Initially, the shock wave propagated spherically, but it was subsequently affected by the enclosed structure of the tunnel. This interaction caused multiple reflections of the shock wave with the tunnel walls, resulting in a significant increase in overpressure values at the vault, side wall, and arch foot positions. At a distance of 6 times the equivalent diameter from the explosion center (48.5 m from the tunnel face), the spherical shock wave transitioned into a plane wave and continued to propagate forward.

(2)

As the shock wave reached a specific position, its overpressure instantaneously peaked before undergoing multiple-peak oscillation, zigzag attenuation, and gradual restoration to initial atmospheric pressure. Within 0~20 m from the tunnel face, repeated reflection between the shock wave and tunnel wall caused an increase in the overpressure value at 20 m, while exhibiting significant fluctuations in the attenuation coefficient.

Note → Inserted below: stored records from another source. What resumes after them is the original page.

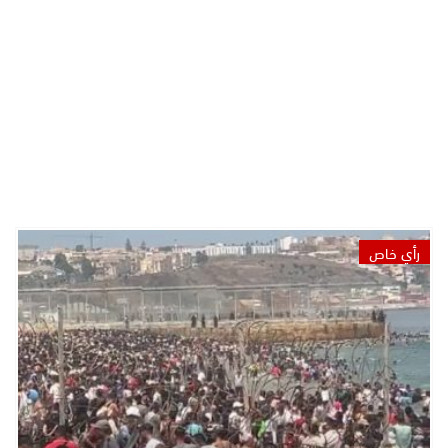
رأي خاص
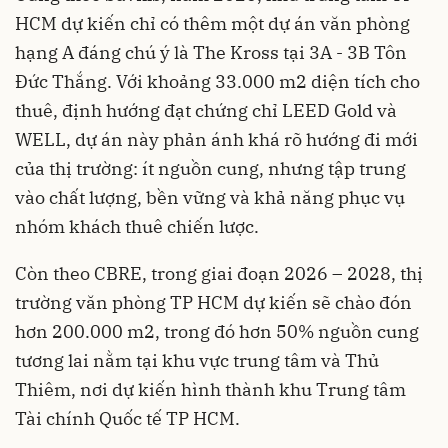
HCM dự kiến chỉ có thêm một dự án văn phòng
hạng A đáng chú ý là The Kross tại 3A - 3B Tôn
Đức Thắng. Với khoảng 33.000 m2 diện tích cho
thuê, định hướng đạt chứng chỉ LEED Gold và
WELL, dự án này phản ánh khá rõ hướng đi mới
của thị trường: ít nguồn cung, nhưng tập trung
vào chất lượng, bền vững và khả năng phục vụ
nhóm khách thuê chiến lược.
Còn theo CBRE, trong giai đoạn 2026 – 2028, thị
trường văn phòng TP HCM dự kiến sẽ chào đón
hơn 200.000 m2, trong đó hơn 50% nguồn cung
tương lai nằm tại khu vực trung tâm và Thủ
Thiêm, nơi dự kiến hình thành khu Trung tâm
Tài chính Quốc tế TP HCM.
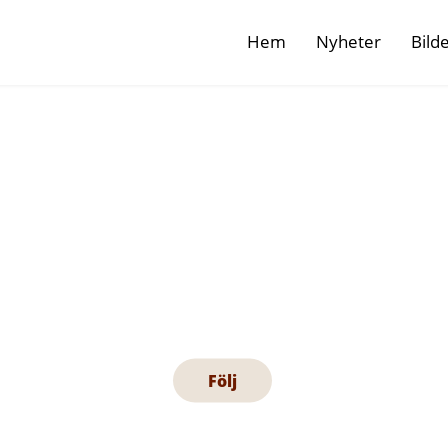
Hem
Nyheter
Bild
Pressrum
ranngårdens pressrum. Följ oss för att ta de
nyheter!
Följ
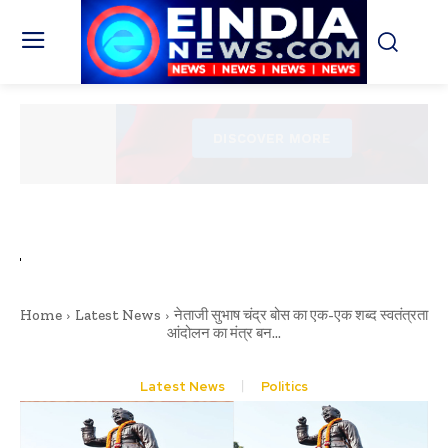
Home
Latest News
नेताजी सुभाष चंद्र बोस का एक-एक शब्द स्वतंत्रता
आंदोलन का मंत्र बन...
Latest News
Politics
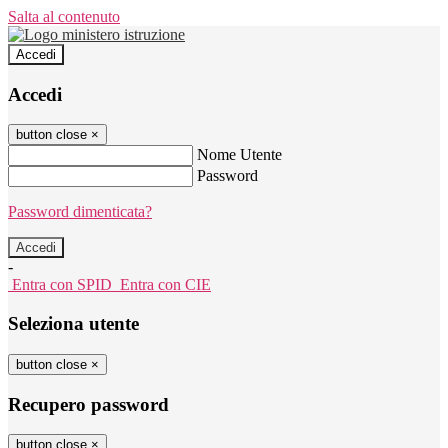
Salta al contenuto
Accedi
Accedi
button close
×
Nome Utente
Password
Password dimenticata?
-
Entra con SPID
Entra con CIE
Seleziona utente
button close
×
Recupero password
button close
×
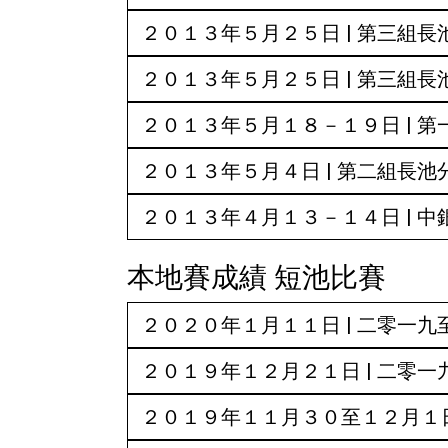
２０１３年５月２５日 | 第三組
２０１３年５月２５日 | 第三組
２０１３年５月１８－１９日 | 
２０１３年５月４日 | 第二組長
２０１３年４月１３－１４日 | 中
本地賽成績 短池比賽
２０２０年１月１１日 | 二零一
２０１９年１２月２１日 | 二零
２０１９年１１月３０至１２月１日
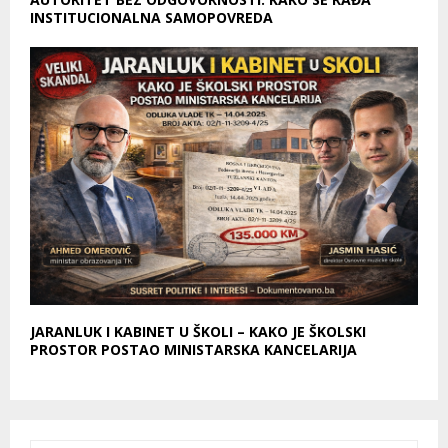
INSTITUCIONALNA SAMOPOVREDA
JARANLUK I KABINET U ŠKOLI – KAKO JE ŠKOLSKI
PROSTOR POSTAO MINISTARSKA KANCELARIJA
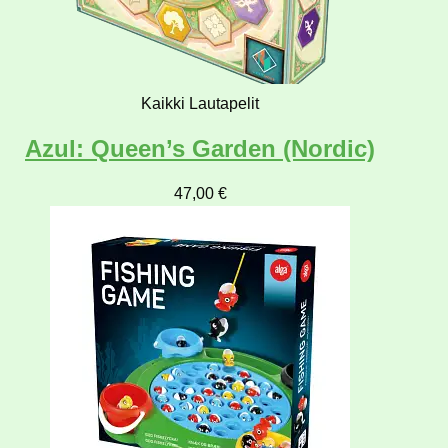
Kaikki Lautapelit
Azul: Queen’s Garden (Nordic)
47,00
€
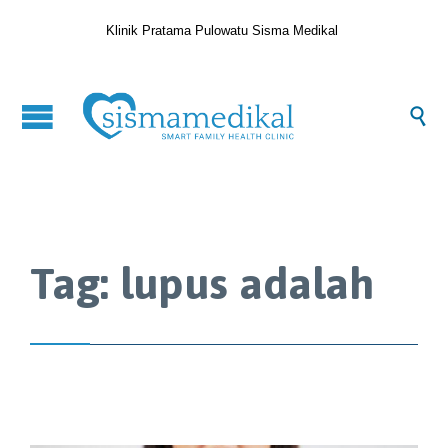
Klinik Pratama Pulowatu Sisma Medikal

Tag:
lupus adalah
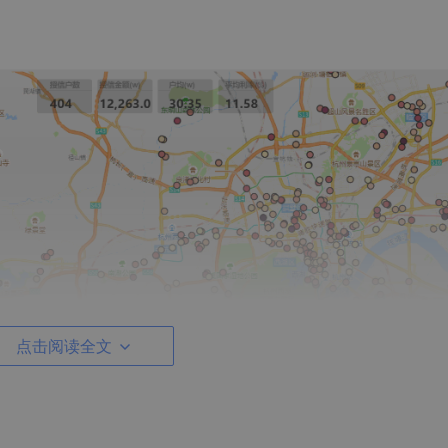
点击阅读全文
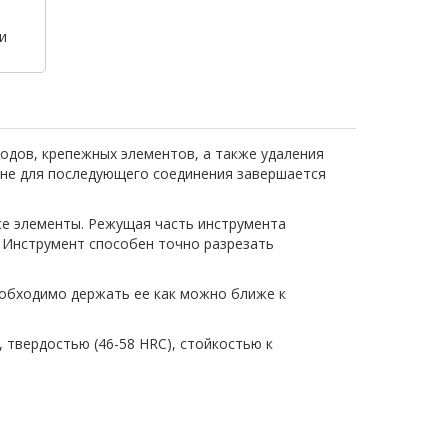
и
водов, крепежных элементов, а также удаления
ине для последующего соединения завершается
се элементы. Режущая часть инструмента
. Инструмент способен точно разрезать
обходимо держать ее как можно ближе к
твердостью (46-58 HRC), стойкостью к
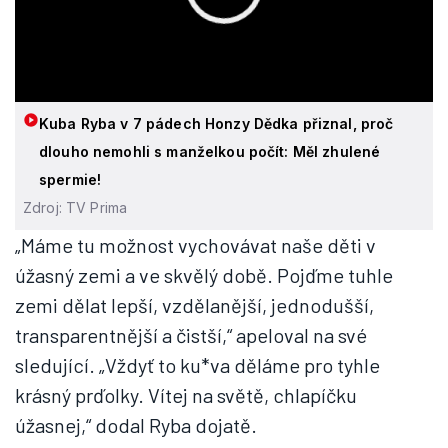
Kuba Ryba v 7 pádech Honzy Dědka přiznal, proč
dlouho nemohli s manželkou počít: Měl zhulené
spermie!
Zdroj: TV Prima
„Máme tu možnost vychovávat naše děti v
úžasný zemi a ve skvělý době. Pojďme tuhle
zemi dělat lepší, vzdělanější, jednodušší,
transparentnější a čistší,“ apeloval na své
sledující. „Vždyť to ku*va děláme pro tyhle
krásný prďolky. Vítej na světě, chlapíčku
úžasnej,“ dodal Ryba dojatě.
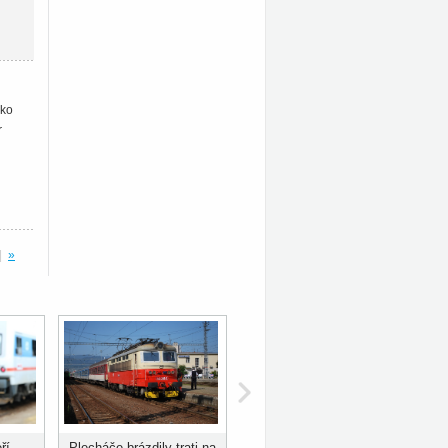
ako
r
|
»
ří
Plecháče brázdily trati na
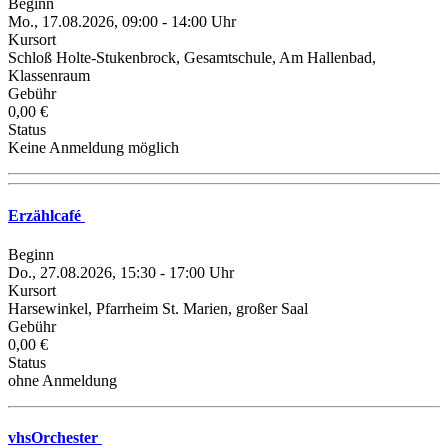
Beginn
Mo., 17.08.2026, 09:00 - 14:00 Uhr
Kursort
Schloß Holte-Stukenbrock, Gesamtschule, Am Hallenbad,
Klassenraum
Gebühr
0,00 €
Status
Keine Anmeldung möglich
Erzählcafé
Beginn
Do., 27.08.2026, 15:30 - 17:00 Uhr
Kursort
Harsewinkel, Pfarrheim St. Marien, großer Saal
Gebühr
0,00 €
Status
ohne Anmeldung
vhsOrchester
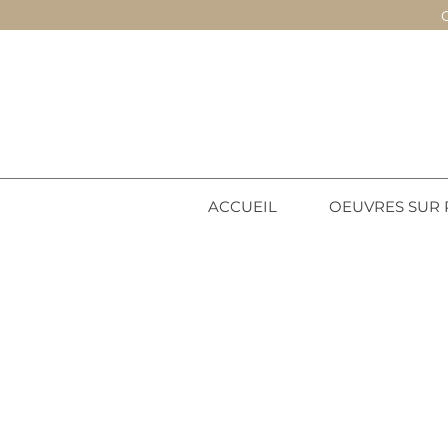
ACCUEIL
OEUVRES SUR 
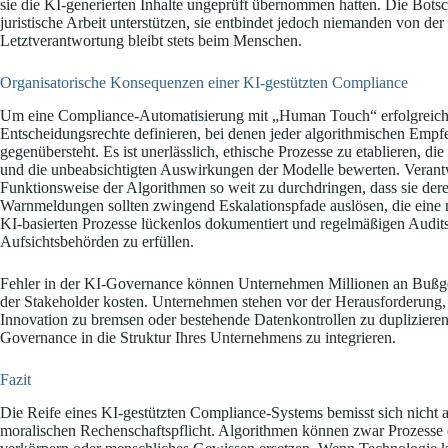
sie die KI-generierten Inhalte ungeprüft übernommen hatten. Die Botsc
juristische Arbeit unterstützen, sie entbindet jedoch niemanden von de
Letztverantwortung bleibt stets beim Menschen.
Organisatorische Konsequenzen einer KI-gestützten Compliance
Um eine Compliance-Automatisierung mit „Human Touch“ erfolgreich
Entscheidungsrechte definieren, bei denen jeder algorithmischen Empf
gegenübersteht. Es ist unerlässlich, ethische Prozesse zu etablieren, di
und die unbeabsichtigten Auswirkungen der Modelle bewerten. Verantw
Funktionsweise der Algorithmen so weit zu durchdringen, dass sie deren
Warnmeldungen sollten zwingend Eskalationspfade auslösen, die eine me
KI-basierten Prozesse lückenlos dokumentiert und regelmäßigen Audit
Aufsichtsbehörden zu erfüllen.
Fehler in der KI-Governance können Unternehmen Millionen an Bußgel
der Stakeholder kosten. Unternehmen stehen vor der Herausforderung
Innovation zu bremsen oder bestehende Datenkontrollen zu dupliziere
Governance in die Struktur Ihres Unternehmens zu integrieren.
Fazit
Die Reife eines KI-gestützten Compliance-Systems bemisst sich nicht a
moralischen Rechenschaftspflicht. Algorithmen können zwar Prozesse o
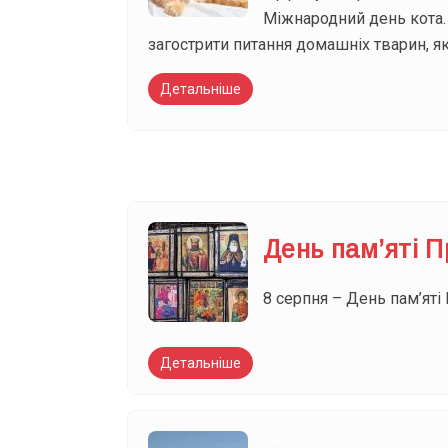
Міжнародний день кота.
загострити питання домашніх тварин, як
Детальніше
День пам’яті П
8 серпня – День пам’яті
Детальніше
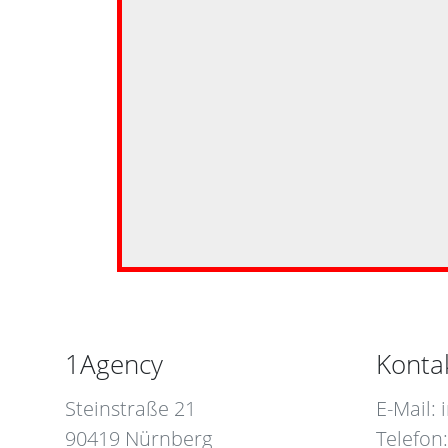
1Agency
Konta
Steinstraße 21
E-Mail:
90419 Nürnberg
Telefon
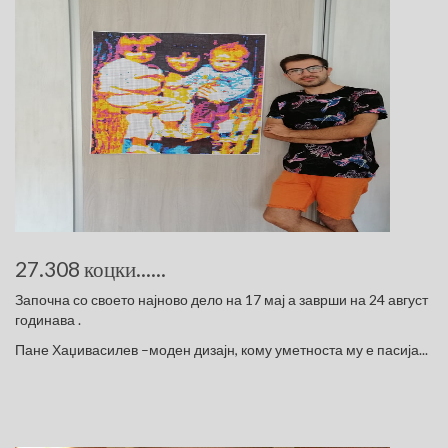
27.308 коцки......
Започна со своето најново дело на 17 мај а заврши на 24 август
годинава .
Пане Хаџивасилев –моден дизајн, кому уметноста му е пасија...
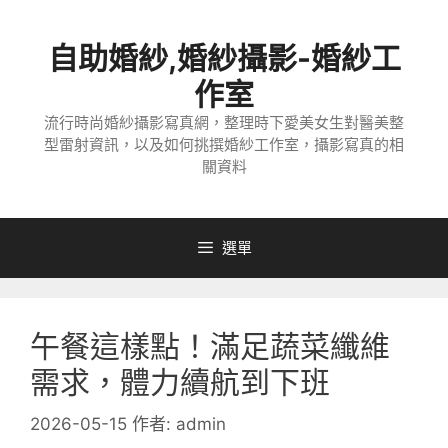
跳
至
自助婚紗,婚紗攝影-婚紗工
主
要
作室
內
流行時尚婚紗攝影寫真網，整理時下愛美女生對醫美整
容
型雷射資訊，以及如何挑撰婚紗工作室，攝影寫真的相
關資料
選單
午餐這樣點！滿足蔬菜纖維
需求，體力續航到下班
2026-05-15
作者:
admin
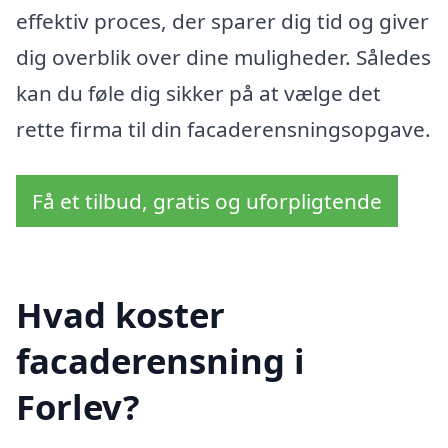
effektiv proces, der sparer dig tid og giver
dig overblik over dine muligheder. Således
kan du føle dig sikker på at vælge det
rette firma til din facaderensningsopgave.
Få et tilbud, gratis og uforpligtende
Hvad koster
facaderensning i
Forlev?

Beyond 50 m, propagation occurred as a stable plane wave, with an overpressure attenuation coefficient ranging from 1.17 to 1.03. The minimum safe distance between personnel and the explosion source in the tunnel was 236.8 m.

(3)

Through on-site testing of shock wave overpressure values, Pokrovsky’s empirical formula for shock wave overpressure has been refined based on parameters derived using the least-squares method. This paper proposed an empirical attenuation formula for shock wave overpressure with a good fitting degree (R² = 0.993). When excavating tunnels using drilling and blasting methods, this formula can be utilized to predict plane shock wave overpressures in the upper bench of the tunnel.